When we are involved in major transformations, one of the first discussions leaders are eager to get into is the structure discussion . . . the new organization chart. Leaders also give enthusiastic consideration to the major business processes of the organization. In fact, leaders easily see the wisdom of aligning all the “sides of the cube,” as we say in our book, Mastering the Cube: Overcoming Stumbling Blocks and Building and Organization that Works. In the book, we compare organizations to a Rubik’s Cube and point out that concentrating transformational change on only one side of the cube—like structure or process—can scramble all the other sides without achieving “real” change. Alignment leaders readily agree that organizations are multi-faceted, and that the composition of each side of an organization must be considered to bring the whole “cube” into alignment.
There are six sides of the cube, at least as we’ve defined it, and because a leader’s time is always limited, it is inevitable that one of the sides tends to get short shrift.
The Neglected Side of the Organizational Cube
Which would you say it is? Experience suggests that the most neglected side of the cube is Information and Metrics (the other sides are work processes, structure and governance, people and rewards, continuous improvement, and leadership and culture).
Why is this side vulnerable to inattention during an organization alignment effort? Let’s consider an example…
We see a transformation trend in our clients, and that trend is to revamp their business models to be more solution- or experience-oriented. Enterprises with success in product innovation or distribution reach, for example, are finding themselves in a competitive environment where customers clamber for more comprehensive solutions instead of stand-alone products, and richer retail experiences rather than simply adequate store selection.

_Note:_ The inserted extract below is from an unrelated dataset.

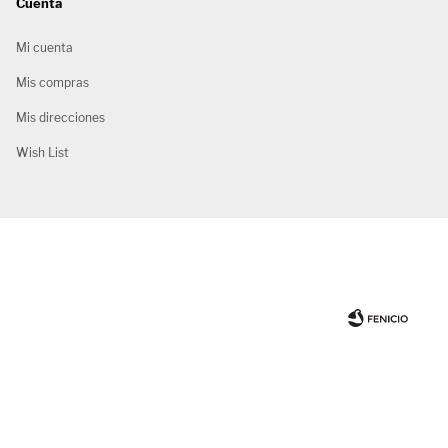
Cuenta
Mi cuenta
Mis compras
Mis direcciones
Wish List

The problem is, when firms move toward these new business models that require much greater organization sophistication, the metrics they rely on do not always come along. At one firm long known for outstanding product innovation, the prevalent measures reinforced product sales numbers. But as leaders took up the challenge of building an organization that could offer broader solutions, they were sluggish in building and emphasizing new measures. The firm needed new measures to reward people for developing and selling solutions that were profitable overall rather than as measured by each individual product margin.
In another case, a big-box retailer was slow getting away from measures that focused on margins. Instead, they needed to encourage store associates to linger with customers to help them assemble a collection of products that would meet their more complex needs. A margin measure did little inside the store to encourage the desired behavior.
What Can Be Done?
Here are three ideas that we can keep in mind to better leverage the information and metrics side of the cube:
- Think long term. Many metrics are short term in nature, such as quarterly financial targets. When we think longer term, short-term aberrations can be smoothed out to help us see if we are driving the right strategic behaviors. Instead of sales per retail associate or margin, for example, perhaps better measures might be the size of the customer basket or customer loyalty or percent of relevant purchases. These types of measures are harder measures to craft, but their longer horizon helps reveal the true value being created.
- Strive for balance. The array of measures you choose should not rely on one category of metrics such as the financial performance, but instead should expand to other areas that deal with operational performance, employee engagement, and customer satisfaction.
- Drive for specific critical behaviors. Metrics should be tied to specific, strategic behaviors, which will lead to the right business outcomes. So for example, in a big-box retail store, if we want sales associates spending generous amounts of time with potential customers, we need to create a measure that drives or otherwise connects to that behavior.